At SLA – much like so many schools I know, we workshop what conversations we can handle on our own, and what conversations require more than one adult in the room for safety. And we work hard to make sure that, if we are ever hearing things from students that suggest self-harm, we involve parents, guardians and sometimes other social services immediately. Everything we do is to avoid putting kids into a bunker mentality with us, where a student could over-invest in our words and in our relationships with them to the point where it could do them harm. As a school, we have no investment in keeping the relationship with students between us and the school. Therapists are even better trained to know when they must actively involve more people and more services to help a child.
The apps are intentionally and actively designed to do the opposite. They are designed to keep you using the app. And as such, we do not want any kind of AI chat empathy bot giving kids answers to these questions ever.
To suggest anything else is to put kids in harm’s way.
So what do we do?
The answer isn’t just hoping AI companies put in enough guardrails — because they won’t. And the answer probably isn’t simply banning the technology in schools, because putting our heads in the sand has never worked when it comes to new technologies, and if we aren’t talking – cautiously and carefully – about these tools in schools, we lose the opportunity to help kids learn how to use them well. We need positive steps that we can take.
First, we must resist anthropomorphizing these AI system so that no kid is even tempted to think that there is a thinking — or more importantly, a caring — brain behind the responses we get. This is hard to do. The AI clients are designed to make you want to anthropomorphize them – the bots even give you better answers when you are polite with your requests. And why? Because it makes us want to use the software more. As educators, it is essential we do not use anthropomorphic language when referring to this software. I challenge everyone who reads this to actively work to do this, and if it’s harder than you thought, ask yourself what are the implications of that.

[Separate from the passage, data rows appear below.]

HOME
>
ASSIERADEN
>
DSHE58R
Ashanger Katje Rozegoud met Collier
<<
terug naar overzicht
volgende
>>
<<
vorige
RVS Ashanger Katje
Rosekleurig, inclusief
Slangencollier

Second, we need AI literacy in schools – and not AI literacy that overhypes and skitters away from the deep ethical questions that AI raises. All introduction of AI in schools must include a discussion of the ethical, moral and societal implications of AI use. Societal adoption of AI has a profound impact on the world kids will inherit, and we owe it to them to introduce how these system could fundamentally alter the way we live, work, and learn. For example, FullScale published Valley New Schools’ curricular guide for middle and high schools to help students develop a nuanced view of AI — and it is a good place to start. Figuring out AI ethics and AI literacy is going to be fall to every teacher, and it will impact every subject we teach. Whether we like it or not, we all have a role — and responsibility — in helping students examine the ethical questions raised by AI if we want our students to become healthy citizens of our world.

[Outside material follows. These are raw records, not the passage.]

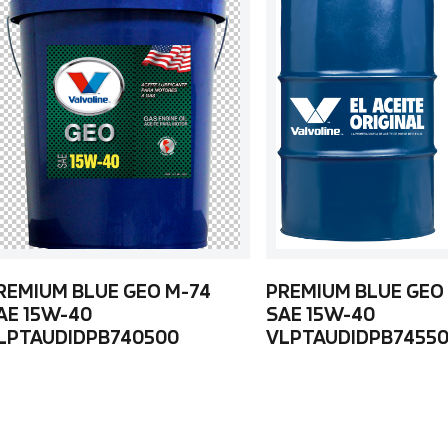
REMIUM BLUE GEO M-74
PREMIUM BLUE GEO
AE 15W-40
SAE 15W-40
LPTAUDIDPB740500
VLPTAUDIDPB7455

Finally, and I can’t believe I have to say this, “AI therapist” software should not be bought and used in schools. With ever-shrinking school budgets, the mental health workforce shortage, and the ways in which powerful people are treating widespread adoption of in schools as a fait accompli, there will be a greater and greater push for schools to use AI mental health platforms. There’s no way we should be experimenting on kids who have mental health needs with these programs.
I don’t pretend to know all the answers here. I don’t even know all the questions we should be asking. But I know that we must turn a deeply critical lens to how students are interacting with these bots, and how we, as educators, are involving ourselves in the discussion of their use. It’s not just the academics that we have to concern ourselves with, but rather, in an age of exploding mental health concerns among youth, we must help our students critically understand how these apps are intentionally designed to keep us using them, and the very real concerns that creates for our mental health and well-being.